Having successfully created hydrophone recordings of San Francisco Bay, the next logical step was to experiment with active sonar. The idea was program a cell phone to emit 4000 Hz pulses once a second while simultaneously recording an audio file of the entire experiment. A pair of PC speakers and a large battery would amplify the sound. An external hydrophone would listen for the echo returning from the bottom of the bay.

[Sonar components]

Keeping this contraption dry while towing it across the bay was a challenge. My first attempt filled up with water very quickly and sank. I hauled it out and redesigned the seal. The second attempt also flooded, albeit more slowly. The third attempt was water-tight.

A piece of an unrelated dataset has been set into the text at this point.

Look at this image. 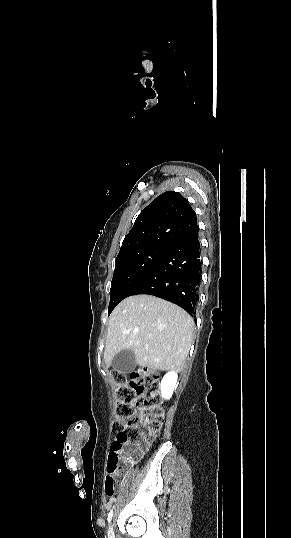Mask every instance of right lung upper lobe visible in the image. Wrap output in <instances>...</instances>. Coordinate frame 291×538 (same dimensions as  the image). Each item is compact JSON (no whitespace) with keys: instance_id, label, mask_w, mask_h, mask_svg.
Wrapping results in <instances>:
<instances>
[{"instance_id":"cb5924a9","label":"right lung upper lobe","mask_w":291,"mask_h":538,"mask_svg":"<svg viewBox=\"0 0 291 538\" xmlns=\"http://www.w3.org/2000/svg\"><path fill=\"white\" fill-rule=\"evenodd\" d=\"M198 231L189 202L180 193L167 191L139 214L118 255L148 245L173 247Z\"/></svg>"}]
</instances>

An important consideration was that the sonar pod had to be slightly denser than water. Noise is the enemy of any kind of faint signal, and I didn't want a lot of surface wave action being picked up. So the goal was to add ballast until the pod had slight negative buoyancy, then let it cruise just under the surface as I towed it across the bay with my kayak.

[Sonar assembled]

Unfortunately there was a bug. The rope was tied to the pod the same way that a ribbon is tied to a birthday present. This is not an escape-proof cage. About 300 meters out into the bay the pod flipped around and popped out of the rope harness. It promptly sank to the bottom of the bay, at least 15 meters down. It's still down there, happily pinging away and recording data until the batteries eventually die. (With any luck it landed on one of the Navy's anti-submarine hydrophones and is giving someone a headache.)

A moment of silence for the cell phone that survived my 3G centrifuge as well as a helium balloon ride. It now sleeps with the fishes. At least until it meets a dredger.

Painful lesson learned. I've bought a replacement cell phone and will try again in a few weeks.